Task to complete – Check every line of the entries that follow, and copy the ones containing "Hayat".

[Records from a dataset]

- Opening Delimiter -

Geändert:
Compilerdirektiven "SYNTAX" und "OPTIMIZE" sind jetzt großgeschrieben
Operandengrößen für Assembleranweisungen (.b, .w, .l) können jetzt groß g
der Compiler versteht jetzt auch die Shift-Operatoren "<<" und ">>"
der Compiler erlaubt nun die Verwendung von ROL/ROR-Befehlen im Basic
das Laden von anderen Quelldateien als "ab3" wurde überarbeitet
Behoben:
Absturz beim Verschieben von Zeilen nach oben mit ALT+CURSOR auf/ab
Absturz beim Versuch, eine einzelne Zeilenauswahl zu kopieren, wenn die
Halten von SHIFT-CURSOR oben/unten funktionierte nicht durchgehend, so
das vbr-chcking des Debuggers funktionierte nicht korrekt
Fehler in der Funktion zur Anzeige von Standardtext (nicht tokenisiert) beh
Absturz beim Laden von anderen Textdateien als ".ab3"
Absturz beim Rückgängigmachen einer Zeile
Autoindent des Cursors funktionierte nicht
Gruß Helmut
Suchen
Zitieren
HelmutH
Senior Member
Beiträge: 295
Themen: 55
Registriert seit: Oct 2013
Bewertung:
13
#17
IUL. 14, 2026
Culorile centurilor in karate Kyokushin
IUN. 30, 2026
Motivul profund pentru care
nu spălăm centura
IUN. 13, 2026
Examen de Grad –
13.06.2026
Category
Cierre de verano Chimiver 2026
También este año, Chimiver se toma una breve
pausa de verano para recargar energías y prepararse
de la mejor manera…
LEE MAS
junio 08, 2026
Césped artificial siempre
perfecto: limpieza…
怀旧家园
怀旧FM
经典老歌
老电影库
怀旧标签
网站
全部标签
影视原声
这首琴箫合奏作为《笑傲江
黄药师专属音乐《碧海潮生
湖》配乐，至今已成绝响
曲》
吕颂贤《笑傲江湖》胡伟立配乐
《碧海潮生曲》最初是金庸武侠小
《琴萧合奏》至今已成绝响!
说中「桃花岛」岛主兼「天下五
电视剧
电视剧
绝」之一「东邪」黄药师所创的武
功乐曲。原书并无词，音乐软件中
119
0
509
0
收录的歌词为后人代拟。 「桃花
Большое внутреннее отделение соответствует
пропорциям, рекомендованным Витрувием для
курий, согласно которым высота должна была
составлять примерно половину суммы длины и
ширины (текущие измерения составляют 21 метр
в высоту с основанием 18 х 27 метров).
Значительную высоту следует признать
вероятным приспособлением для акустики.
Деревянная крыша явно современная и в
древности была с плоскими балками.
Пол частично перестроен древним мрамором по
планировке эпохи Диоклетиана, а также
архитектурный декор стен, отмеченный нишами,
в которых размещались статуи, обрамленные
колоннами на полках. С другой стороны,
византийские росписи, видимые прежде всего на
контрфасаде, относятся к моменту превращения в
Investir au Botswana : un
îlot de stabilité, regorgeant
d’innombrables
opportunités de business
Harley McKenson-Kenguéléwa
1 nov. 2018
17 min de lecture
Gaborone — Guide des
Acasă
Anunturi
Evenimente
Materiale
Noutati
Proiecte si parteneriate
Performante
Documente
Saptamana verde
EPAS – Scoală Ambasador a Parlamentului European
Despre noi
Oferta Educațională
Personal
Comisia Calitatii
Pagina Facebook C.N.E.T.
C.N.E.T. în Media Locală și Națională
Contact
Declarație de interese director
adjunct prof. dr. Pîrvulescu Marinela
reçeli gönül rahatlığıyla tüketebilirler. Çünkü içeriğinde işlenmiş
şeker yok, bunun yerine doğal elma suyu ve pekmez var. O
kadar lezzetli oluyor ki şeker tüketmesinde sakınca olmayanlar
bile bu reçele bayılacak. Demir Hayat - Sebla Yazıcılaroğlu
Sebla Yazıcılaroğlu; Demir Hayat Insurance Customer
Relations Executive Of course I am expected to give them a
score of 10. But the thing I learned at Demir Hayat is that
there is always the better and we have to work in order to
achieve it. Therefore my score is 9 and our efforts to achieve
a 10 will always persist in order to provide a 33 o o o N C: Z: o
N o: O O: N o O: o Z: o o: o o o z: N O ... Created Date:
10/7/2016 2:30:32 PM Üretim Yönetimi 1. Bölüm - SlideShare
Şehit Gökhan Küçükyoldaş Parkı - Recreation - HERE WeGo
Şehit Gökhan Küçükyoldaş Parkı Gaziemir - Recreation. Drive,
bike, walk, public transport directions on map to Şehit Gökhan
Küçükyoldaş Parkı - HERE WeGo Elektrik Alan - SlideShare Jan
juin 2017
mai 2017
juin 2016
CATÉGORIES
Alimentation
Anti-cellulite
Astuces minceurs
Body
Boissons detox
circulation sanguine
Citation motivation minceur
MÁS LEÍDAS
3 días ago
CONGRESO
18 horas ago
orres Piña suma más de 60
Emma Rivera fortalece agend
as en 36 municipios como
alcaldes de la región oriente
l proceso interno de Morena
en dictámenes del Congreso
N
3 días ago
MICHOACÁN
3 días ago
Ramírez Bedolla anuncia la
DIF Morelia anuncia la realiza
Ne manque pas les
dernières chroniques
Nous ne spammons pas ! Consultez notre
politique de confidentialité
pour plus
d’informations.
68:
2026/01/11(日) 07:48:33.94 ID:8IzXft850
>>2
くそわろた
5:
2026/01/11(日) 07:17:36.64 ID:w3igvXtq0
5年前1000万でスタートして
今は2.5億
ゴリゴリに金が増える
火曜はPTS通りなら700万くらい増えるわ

- Closing Delimiter -
- Opening Delimiter -

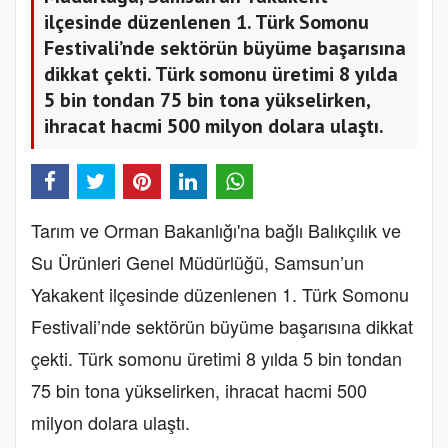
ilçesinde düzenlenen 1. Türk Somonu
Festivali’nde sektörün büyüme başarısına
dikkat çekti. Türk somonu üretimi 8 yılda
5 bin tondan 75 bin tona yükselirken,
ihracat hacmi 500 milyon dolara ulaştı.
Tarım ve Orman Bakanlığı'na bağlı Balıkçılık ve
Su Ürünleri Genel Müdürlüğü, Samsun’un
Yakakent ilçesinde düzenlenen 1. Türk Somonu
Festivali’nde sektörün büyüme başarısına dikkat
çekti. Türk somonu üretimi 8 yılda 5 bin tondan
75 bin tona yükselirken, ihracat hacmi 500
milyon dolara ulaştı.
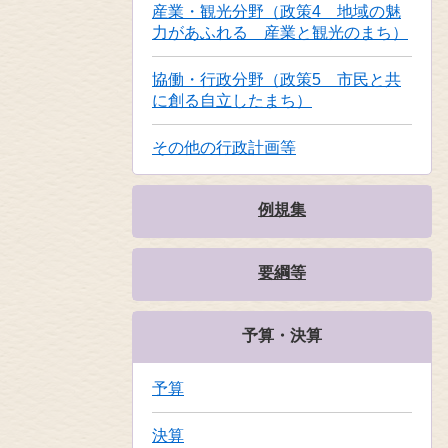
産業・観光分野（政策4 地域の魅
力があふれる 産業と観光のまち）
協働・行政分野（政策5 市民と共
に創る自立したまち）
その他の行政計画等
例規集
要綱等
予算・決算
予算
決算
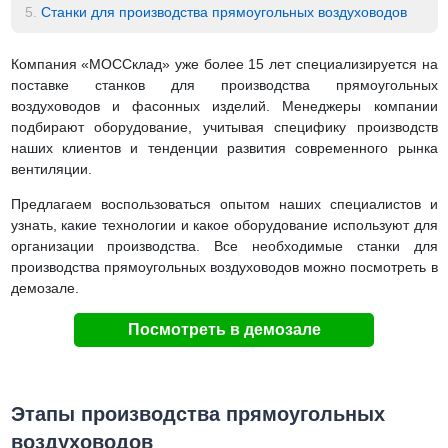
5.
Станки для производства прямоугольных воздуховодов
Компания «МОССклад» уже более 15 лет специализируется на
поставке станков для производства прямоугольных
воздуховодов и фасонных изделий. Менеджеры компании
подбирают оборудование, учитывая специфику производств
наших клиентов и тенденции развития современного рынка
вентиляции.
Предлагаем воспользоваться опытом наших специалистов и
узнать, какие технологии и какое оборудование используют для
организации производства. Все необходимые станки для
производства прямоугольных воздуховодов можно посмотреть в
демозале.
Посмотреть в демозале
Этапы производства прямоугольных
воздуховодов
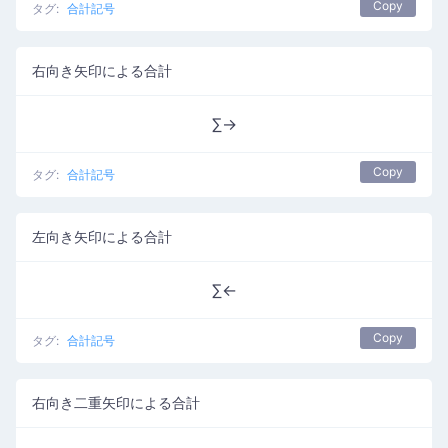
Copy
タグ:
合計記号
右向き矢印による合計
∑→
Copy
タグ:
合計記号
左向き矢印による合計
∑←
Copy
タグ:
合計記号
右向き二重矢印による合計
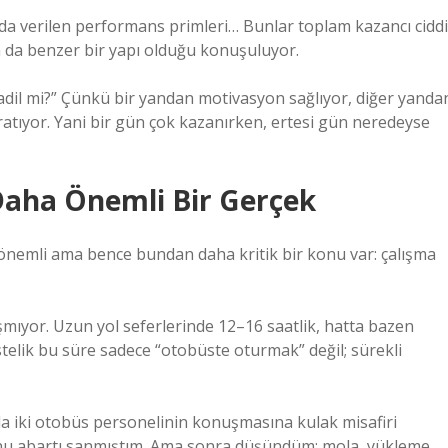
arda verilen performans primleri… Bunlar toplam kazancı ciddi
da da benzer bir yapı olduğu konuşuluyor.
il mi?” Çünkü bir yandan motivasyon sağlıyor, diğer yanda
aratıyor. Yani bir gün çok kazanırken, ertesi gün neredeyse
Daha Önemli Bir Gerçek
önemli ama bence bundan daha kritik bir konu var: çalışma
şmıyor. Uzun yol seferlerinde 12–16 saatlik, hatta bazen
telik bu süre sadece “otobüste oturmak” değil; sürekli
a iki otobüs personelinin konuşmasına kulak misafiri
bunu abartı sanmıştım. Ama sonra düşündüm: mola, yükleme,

- Closing Delimiter -

Result of this task –
bile bu reçele bayılacak. Demir Hayat - Sebla Yazıcılaroğlu
Sebla Yazıcılaroğlu; Demir Hayat Insurance Customer
score of 10. But the thing I learned at Demir Hayat is that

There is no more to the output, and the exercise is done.